Instructions for the task: Return the full listing word for word, but drop every picture from it.

Extracted data:
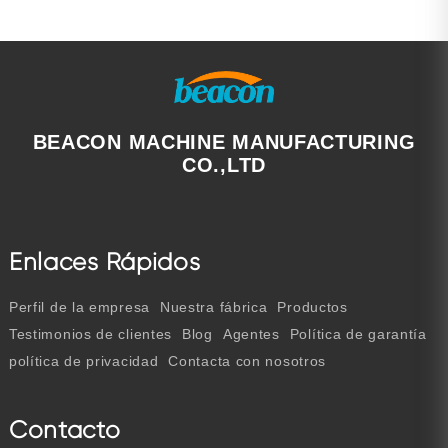
BEACON MACHINE MANUFACTURING
CO.,LTD
Enlaces Rápidos
Perfil de la empresa
Nuestra fábrica
Productos
Testimonios de clientes
Blog
Agentes
Política de garantía
política de privacidad
Contacta con nosotros
Contacto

Output for this task:
BEACON MACHINE MANUFACTURING
CO.,LTD
Enlaces Rápidos
Perfil de la empresa
Nuestra fábrica
Productos
Testimonios de clientes
Blog
Agentes
Política de garantía
política de privacidad
Contacta con nosotros
Contacto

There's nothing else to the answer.